News: 11 March 2016 - Forum Rules
Current Moderators - DarkSol, KingMike, MathOnNapkins, Azkadellia, Danke

Author Topic: Generating a Text Table for Kanji?  (Read 4242 times)

Kafke

  • Jr. Member
  • **
  • Posts: 42
    • View Profile
Generating a Text Table for Kanji?
« on: October 29, 2014, 06:18:39 pm »
Wow, I haven't actually posted/been here in a while. Anyway, I recently picked up romhacking again, due to a recent interest in Pokemon Puzzle League. That interest spread to the source material: Panel De Pon. I find it insulting that Nintendo slapped yoshi/pokemon over the original game, and eventually removed the characters altogether.

Anyway, I found that the first game (for the SNES) had a translation patch. But my interest was in the gamecube game: Nintendo Puzzle Collection. The game didn't receive a localization at all! The included Panel De Pon game is pretty similar to Pokemon Puzzle League, but with story/menu differences (the same game modes are available), and it's for gamecube instead of N64.

So I dumped the files from the game, and ran into some .BIN files related to the game in question (I don't care for the Dr Mario and Yoshi games). I found that they were some sort of archive, which I wrote a program to decrypt.

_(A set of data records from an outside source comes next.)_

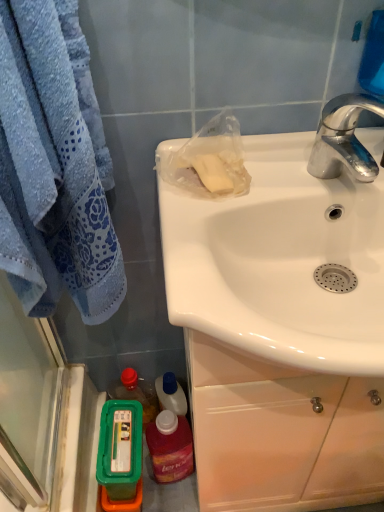 Question: Is translucent plastic mouthwash at lower left, the second mouthwash when ordered from left to right, completely or partially outside of chrome metallic faucet at upper right?

Choices:
 (A) no
 (B) yes

Answer: (B)

Question: Can you confirm if translucent plastic mouthwash at lower left, the second mouthwash when ordered from left to right, is taller than chrome metallic faucet at upper right?

Choices:
 (A) no
 (B) yes

Answer: (B)

Question: Does translucent plastic mouthwash at lower left, the second mouthwash when ordered from left to right, have a larger size compared to chrome metallic faucet at upper right?

Choices:
 (A) no
 (B) yes

Answer: (B)

Question: From the image's perspective, does translucent plastic mouthwash at lower left, the second mouthwash when ordered from left to right, appear higher than chrome metallic faucet at upper right?

Choices:
 (A) no
 (B) yes

Answer: (A)

Question: Is chrome metallic faucet at upper right surrounded by translucent plastic mouthwash at lower left, the first mouthwash from the right?

Choices:
 (A) no
 (B) yes

Answer: (A)

Question: From a real-world perspective, is green plastic container at lower left physically located above or below translucent plastic mouthwash at lower left, the first mouthwash from the right?

Choices:
 (A) below
 (B) above

Answer: (A)

Question: Based on their positions, is green plastic container at lower left located to the left or right of translucent plastic mouthwash at lower left, the second mouthwash when ordered from left to right?

Choices:
 (A) right
 (B) left

Answer: (B)

Question: Is green plastic container at lower left wider or thinner than translucent plastic mouthwash at lower left, the second mouthwash when ordered from left to right?

Choices:
 (A) thin
 (B) wide

Answer: (A)

Question: Considering their positions, is green plastic container at lower left located in front of or behind translucent plastic mouthwash at lower left, the first mouthwash from the right?

Choices:
 (A) front
 (B) behind

Answer: (B)

Question: From their relative heights in the image, would you say translucent plastic mouthwash at lower left, the first mouthwash from the right, is taller or shorter than chrome metallic faucet at upper right?

Choices:
 (A) short
 (B) tall

Answer: (B)

Question: From a real-world perspective, relative to chrome metallic faucet at upper right, is translucent plastic mouthwash at lower left, the first mouthwash from the right, vertically above or below?

Choices:
 (A) below
 (B) above

Answer: (A)

Question: In terms of width, does translucent plastic mouthwash at lower left, the first mouthwash from the right, look wider or thinner when compared to chrome metallic faucet at upper right?

Choices:
 (A) thin
 (B) wide

Answer: (A)

Question: Considering their positions, is translucent plastic mouthwash at lower left, the second mouthwash when ordered from left to right, located in front of or behind chrome metallic faucet at upper right?

Choices:
 (A) front
 (B) behind

Answer: (B)

Question: From the image's perspective, is green plastic container at lower left, the 2th mouthwash viewed from the right, located above or below white glossy sink at upper right?

Choices:
 (A) above
 (B) below

Answer: (B)

Question: Relative to white glossy sink at upper right, is green plastic container at lower left, the 2th mouthwash viewed from the right, in front or behind?

Choices:
 (A) behind
 (B) front

Answer: (A)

Which finally brings me to my question. The BIN files include a menu/script type of file called "SBF". Which I'm currently working on decoding and figuring out the text and such. Which the progress is going well. I've managed to be able to add/remove text, and replace the Japanese with English.

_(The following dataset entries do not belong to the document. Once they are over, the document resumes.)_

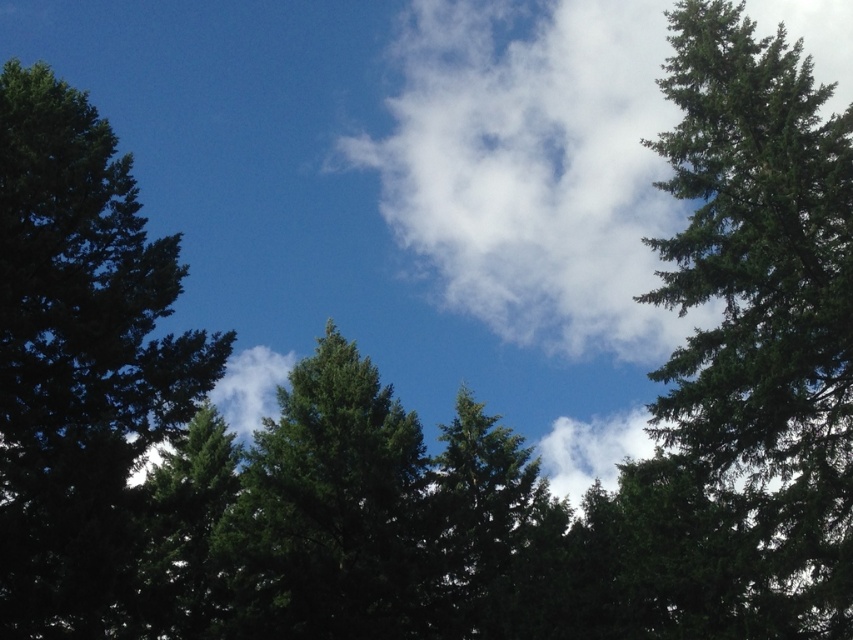 Is white fluffy cloud at center to the left of green matte tree at center from the viewer's perspective?

In fact, white fluffy cloud at center is to the right of green matte tree at center.

Is white fluffy cloud at center bigger than green matte tree at center?

Indeed, white fluffy cloud at center has a larger size compared to green matte tree at center.

I want to click on white fluffy cloud at center, so click(x=534, y=168).

Is green textured tree at right further to the viewer compared to white fluffy cloud at center?

No, it is not.

Can you confirm if green textured tree at right is smaller than white fluffy cloud at center?

No, green textured tree at right is not smaller than white fluffy cloud at center.

At what (x,y) coordinates should I click in order to perform the action: click on green textured tree at right. Please return your answer as a coordinate pair (x, y). The image size is (853, 640). Looking at the image, I should click on (762, 310).

Between green textured tree at right and dark green textured tree at left, which one is positioned lower?

dark green textured tree at left is lower down.

Between point (688, 232) and point (32, 561), which one is positioned behind?

The point (688, 232) is more distant.

Find the location of `green textured tree at right`. green textured tree at right is located at coordinates (762, 310).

My problem lies in creating a conversion table. The text is two-byte characters of the format: 0C 23. With the first byte being the character type (Kanji, English caps, english lowercase, katakana, hiragana, etc). So I went through by hand and found the values for the english and kana. That was simple enough as it was all in order (A-Z, Standard Kana order, etc).

But my problem is with the Kanji. I haven't done much digging yet, but I was wondering if I'd have to go through all 2000 possible kanji in order to dump the script. Or if there's a faster way of doing this. Kanji seems to be mostly marked with 04, followed by a "kanji number", but I'm not sure if there's any standard order of Kanji that makes this easier.

Thoughts?

Also, while I'm at it, I might as well ask a couple other things (unrelated to the kanji problem).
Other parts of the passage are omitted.